The virus we had joked about has taken over our city—the same virus that we thought couldn’t affect us, much less derail the second semester of our senior year. Even when the first death was reported in the U.S., less than half an hour away, it didn’t feel real. Despite watching the crisis develop in Wuhan, China, and later in Italy, we were mostly blindsided and certainly weren’t expecting such an abrupt departure from normal life.
I’ve always been fortunate enough to live in a place where the grocery stores are stocked, where I’ve been able to go to school and to work, where I’ve had the luxury and freedom to go where I’d like. But suddenly these comforts are gone, and I’ve found myself isolated and alone, butting heads with my family as we tread on already heightened nerves.

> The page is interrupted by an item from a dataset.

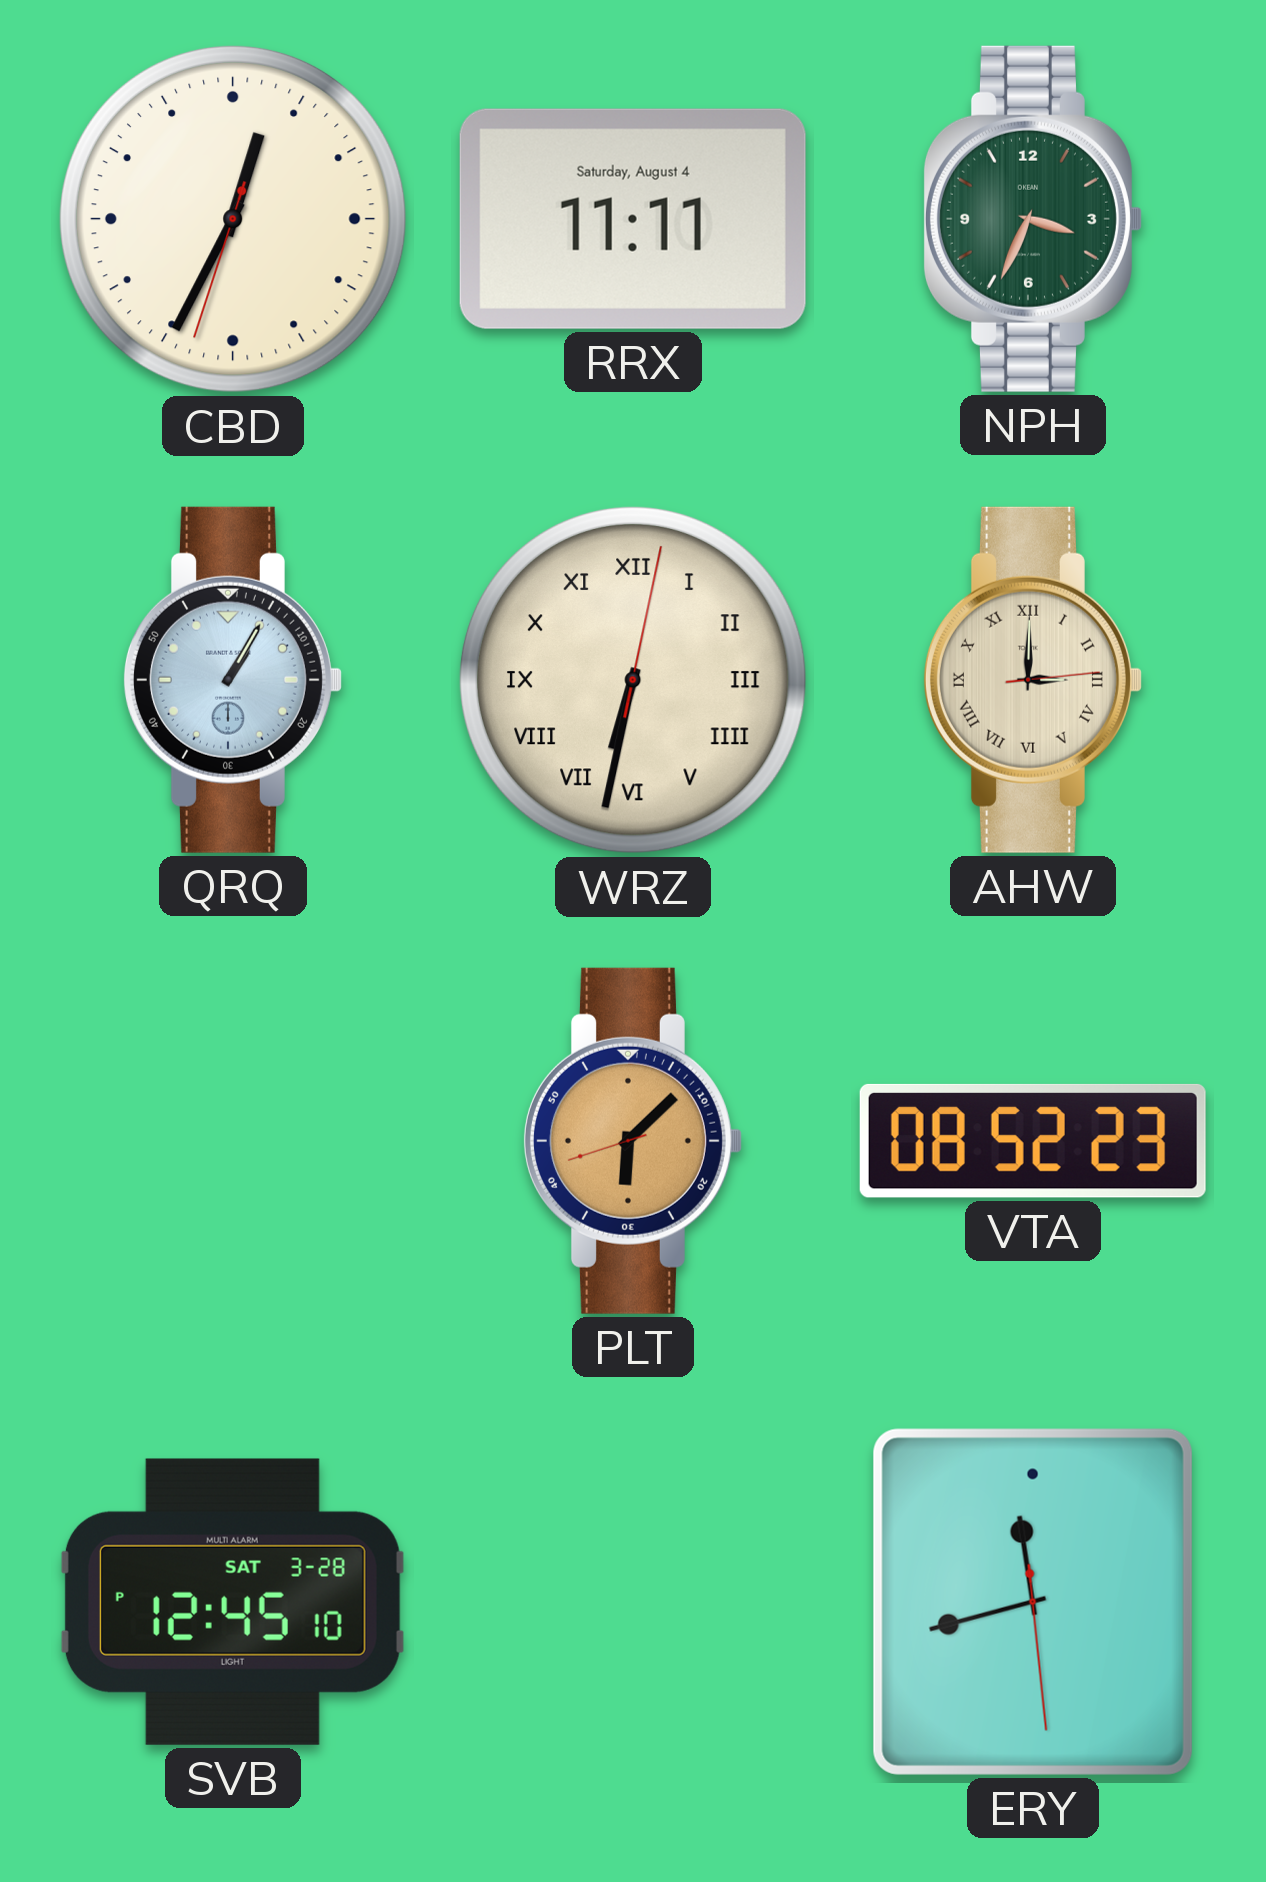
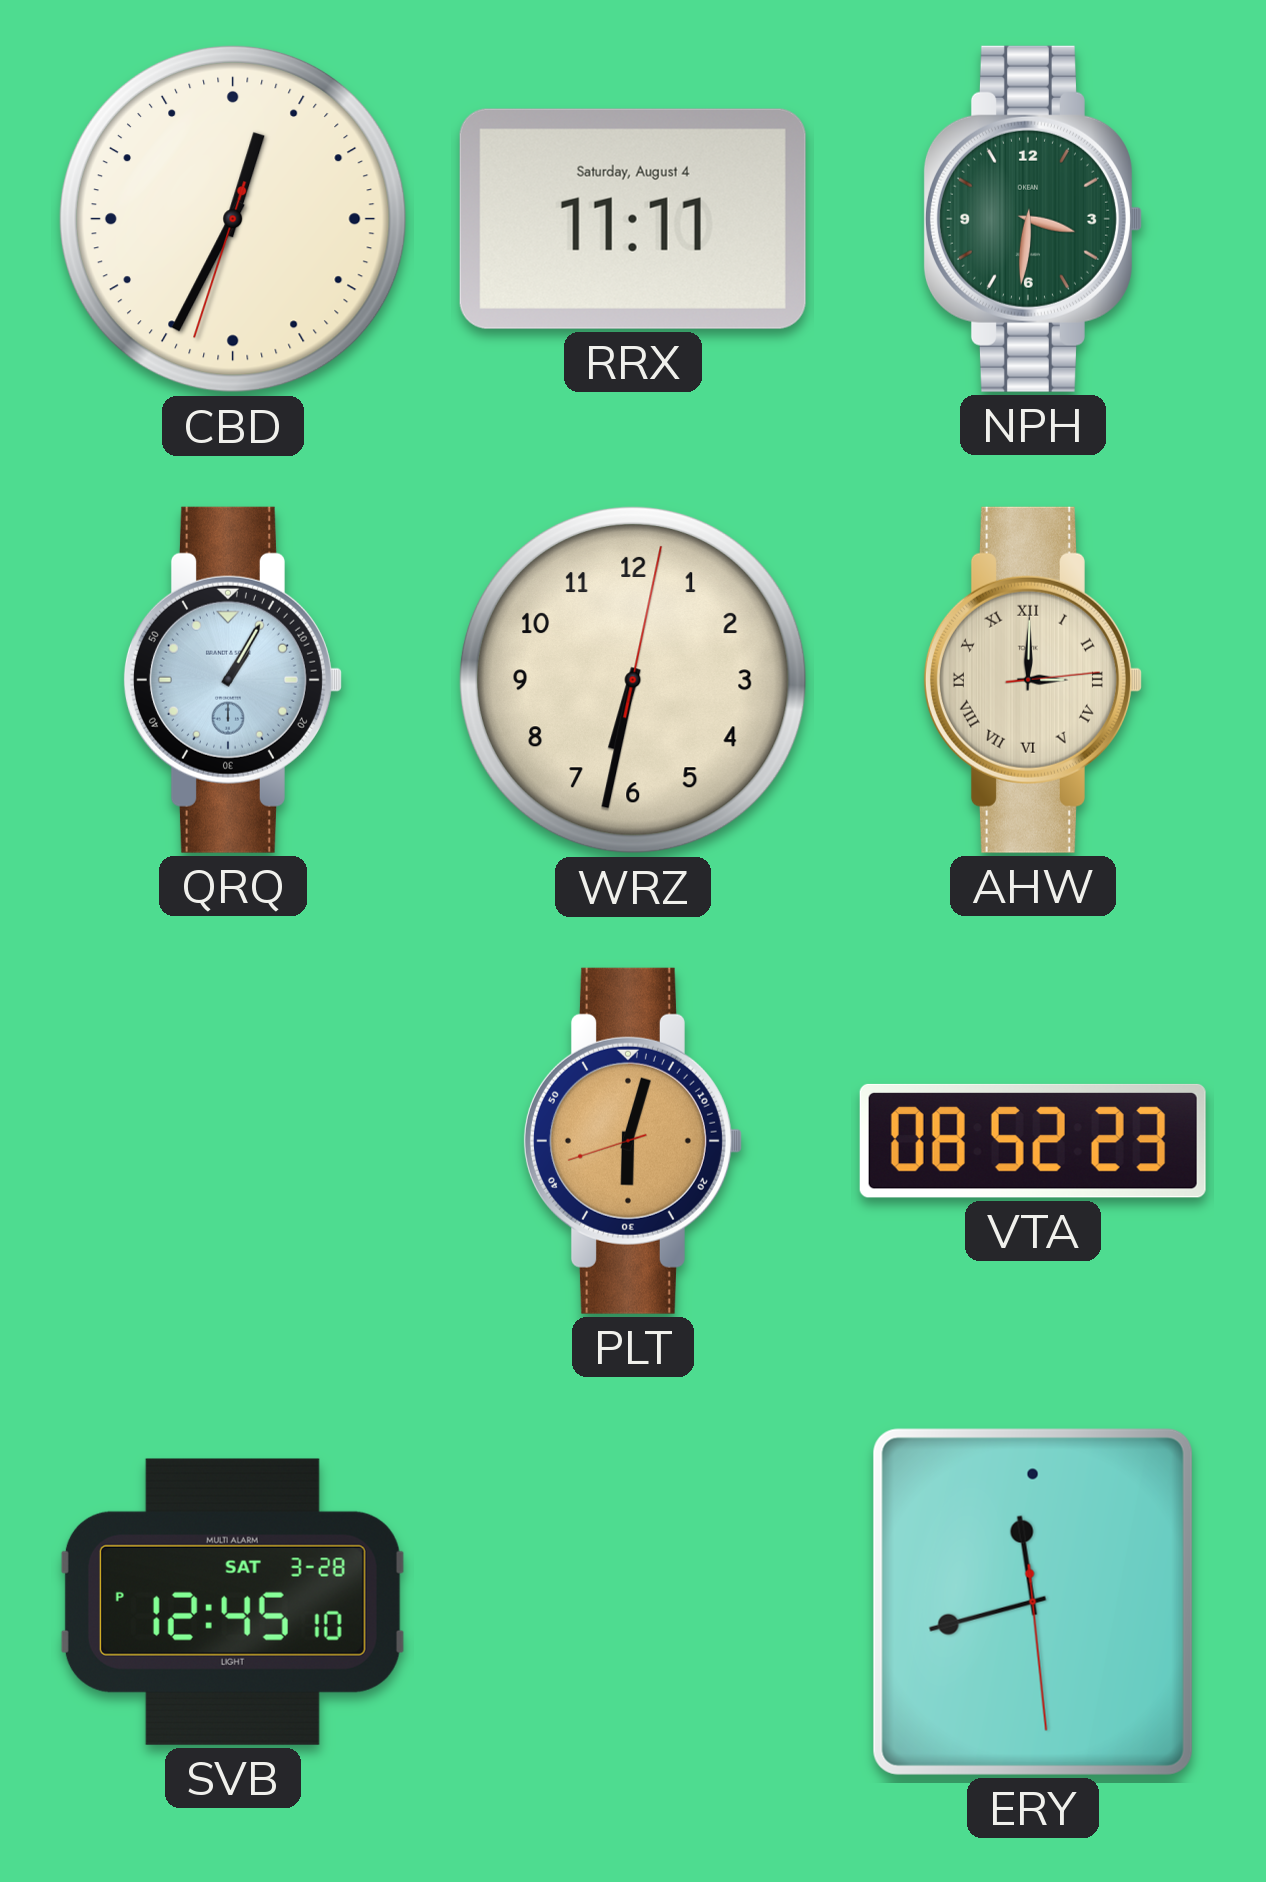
NPH: 3:34 -> 3:31
WRZ numerals: Roman -> Arabic
PLT: 6:07 -> 6:02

The most recent victim of this calamity has been my ability to work. Last week, I received an all-staff email from the pool where I teach swim lessons, instructing us to file for unemployment, only to find out that I don’t qualify. The construction company my father and I work for also closed, leaving my father out of work. I’ve picked up more hours working as a mechanic at a bicycle shop to help out. But the effects of this pandemic are crushing hourly workers like myself; we are losing jobs, ordered to stay at home by our governor. At least I have a home to be confined to.

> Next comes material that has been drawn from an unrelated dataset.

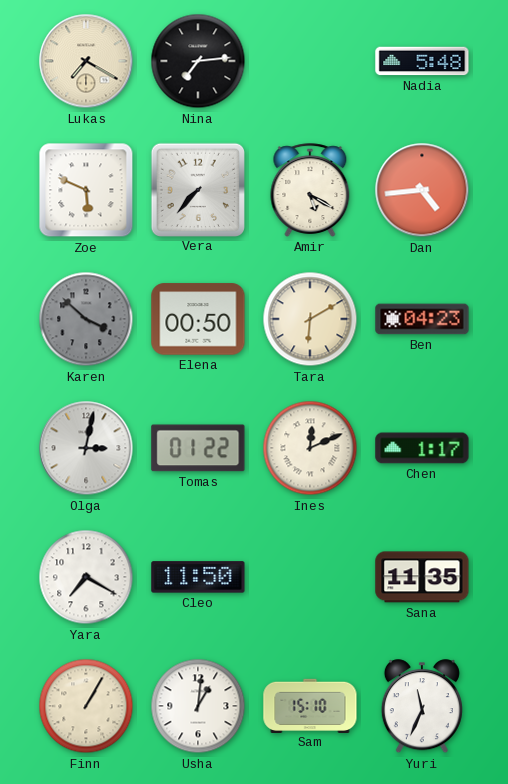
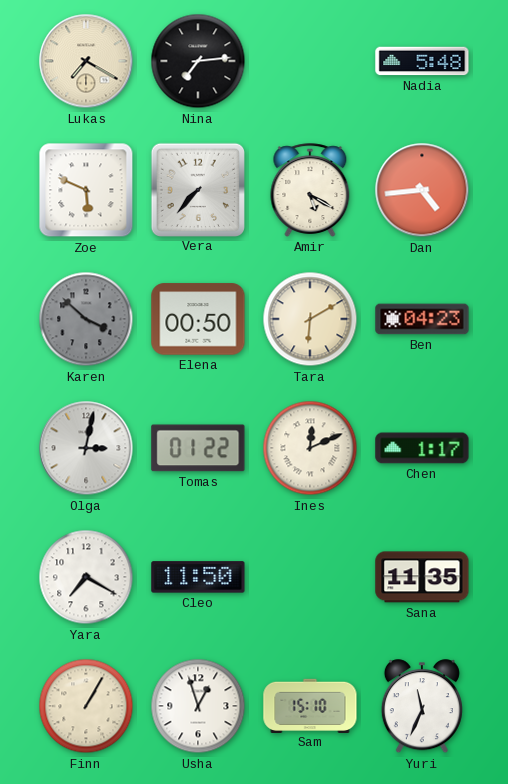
Usha: 1:01 -> 12:57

When school was first canceled, many of my peers were focused on what this would mean for graduation and our AP classes. Now we’re seeing the impact on our studies stretching far beyond that. How will this affect our first year of college in the fall? How can I afford college if my family and I can’t work? I was already looking at private loans. Will I be able to fund my aspirations of becoming a first-generation college student?
Even as the days become one, we have to keep on keeping on. Everyone must aid in mitigating the effects of this pandemic, because even if you aren’t at risk, you could end up taking away a hospital bed from someone who is. If we can all hunker down and do our best to not flood the health care system, this crisis will pass.